Sebagaimana amanah Konvensi Hak Anak, Pasal 19 “Tiap anak berhak mendapat pengasuhan yang layak, dilindungi dari kekerasan, penganiayaan, dan pengabaian. Selain itu dalam KHA, Pasal 31, dijelaskan bahwa “Tiap anak berhak beristirahat dan bermain, dan mengikuti berbagai kegiatan budaya dan kesenian”. Dalam Undang-undang No. 23 Tahun 2002 tentang Perlindungan Anak, dalam Pasal 14 disebutkan “Setiap anak berhak untuk diasuh oleh orang tuanya sendiri, kecuali jikaada alasan dan/atau aturan hukum yang sah menunjukkan bahwa pemisahan itu adalah demi kepentingan terbaik bagi anak dan merupakan pertimbangan terakhir. Selanjutnya pada Pasal 11 disebutkan “Setiap anak berhak untuk beristirahat dan memanfaatkan waktu luang,bergaul dengan anak yang sebaya, bermain, berekreasi, dan berkreasi sesuai dengan minat, bakat, dan tingkat kecerdasannya demi pengembangan diri. Subtansi KHA dan Undang-undang Perlindungan Anak menunjukkan peran penting keluarga dalam memberikan pengasuhan positif secara maksimal, serta memberikan bimbingan kepada anak dalam pemanfaatan waktu luang dan mengenal budayanya.

Mencermati situasi darurat kekerasan anak pada lingkungan pengasuhan, serta substansi Konvensi Hak Anak dan Undang-undang Perlindungan Anak, momen Libur Ramadhan dan Idul Fitri 1445 H, dapat dimanfaatkan oleh orang tua untuk memaksimalkan peran pengasuhan terbaik buat Anaknya. Tersedianya waktu luang yang cukup saat libur Idul Fitri dapat diisi dengan memberikan curahan perhatian kepada anak, mengajak anak diskusi, ngobrol, merancang masa depan, mengenali karakter anak lebih dekat, memberikan keteladanan dalam praktik ibadah dan kepedulian sosial. Selain itu, penting mengenalkan anak terkait budaya dan kearifan lokal saat mudik, mengenal sanak famili, tenganga, teman keluarga, serta kegiatan bimbingan praktik baik lainnya.

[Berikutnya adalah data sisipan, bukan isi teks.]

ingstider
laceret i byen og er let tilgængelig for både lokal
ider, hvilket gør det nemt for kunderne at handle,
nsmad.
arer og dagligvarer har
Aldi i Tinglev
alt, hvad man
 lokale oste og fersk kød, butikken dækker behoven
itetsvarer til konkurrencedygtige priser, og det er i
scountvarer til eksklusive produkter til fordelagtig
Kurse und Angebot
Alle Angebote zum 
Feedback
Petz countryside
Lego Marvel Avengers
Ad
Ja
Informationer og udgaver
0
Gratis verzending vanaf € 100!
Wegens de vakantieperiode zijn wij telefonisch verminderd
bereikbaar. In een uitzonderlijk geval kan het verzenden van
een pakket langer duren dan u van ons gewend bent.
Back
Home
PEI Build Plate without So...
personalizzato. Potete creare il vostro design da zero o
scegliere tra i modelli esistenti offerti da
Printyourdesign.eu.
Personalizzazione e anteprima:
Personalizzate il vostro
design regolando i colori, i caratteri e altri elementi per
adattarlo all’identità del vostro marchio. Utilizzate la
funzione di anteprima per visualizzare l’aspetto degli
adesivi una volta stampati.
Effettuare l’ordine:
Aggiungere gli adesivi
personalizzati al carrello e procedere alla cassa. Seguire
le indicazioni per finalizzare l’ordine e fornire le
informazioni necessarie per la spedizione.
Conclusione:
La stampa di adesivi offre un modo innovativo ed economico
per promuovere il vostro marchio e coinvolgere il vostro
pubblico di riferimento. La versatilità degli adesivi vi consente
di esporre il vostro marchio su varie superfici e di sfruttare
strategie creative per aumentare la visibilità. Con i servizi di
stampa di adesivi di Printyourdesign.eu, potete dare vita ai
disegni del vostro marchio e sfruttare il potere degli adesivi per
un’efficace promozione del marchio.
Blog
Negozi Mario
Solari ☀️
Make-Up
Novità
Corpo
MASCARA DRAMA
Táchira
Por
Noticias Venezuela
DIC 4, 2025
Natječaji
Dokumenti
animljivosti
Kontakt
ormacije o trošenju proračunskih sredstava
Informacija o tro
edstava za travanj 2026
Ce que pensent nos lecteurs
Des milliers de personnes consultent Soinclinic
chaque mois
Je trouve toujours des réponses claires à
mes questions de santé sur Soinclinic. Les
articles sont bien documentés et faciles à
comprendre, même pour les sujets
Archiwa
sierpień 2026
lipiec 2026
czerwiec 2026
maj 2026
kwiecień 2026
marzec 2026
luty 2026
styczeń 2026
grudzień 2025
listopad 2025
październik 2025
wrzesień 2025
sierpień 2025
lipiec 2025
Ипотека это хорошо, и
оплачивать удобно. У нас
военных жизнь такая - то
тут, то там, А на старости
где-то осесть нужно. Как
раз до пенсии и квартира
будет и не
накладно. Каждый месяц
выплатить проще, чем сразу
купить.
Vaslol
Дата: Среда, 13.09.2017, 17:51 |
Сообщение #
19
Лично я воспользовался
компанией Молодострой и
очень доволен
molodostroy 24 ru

Menyadari peran penting keluarga dan pengasuhan alternatif dalam mendukung tumbuh kembang anak, momen Ramadhan dan Idul Fitri sangat tepat untuk dijadikan muhasabah untuk menguatkan kembali kesadaran bahwa anak adalah amanah Penciptanya yang harus dijaga lahir batin, maka memenuhi Hak Anak dan melindungi anak dari segala bentuk kekerasan dalam lingkungan keluarga dan pengasuhan alternatif wajib hukumnya. Kesadaran mendasar tersebut, diharapkan mampu mengembalikan fungsi keluarga sebagai rumah aman, nyaman, dan perlindungan bagi anak, sehingga anak tidak perlu lari mencari tempat aman, nyaman dan perlindungan dari media sosial dan lingkungan yang tidak pasti memberikan solusi positif dalam menghadapi tantangan perkembangan dan pertumbuhan hidup.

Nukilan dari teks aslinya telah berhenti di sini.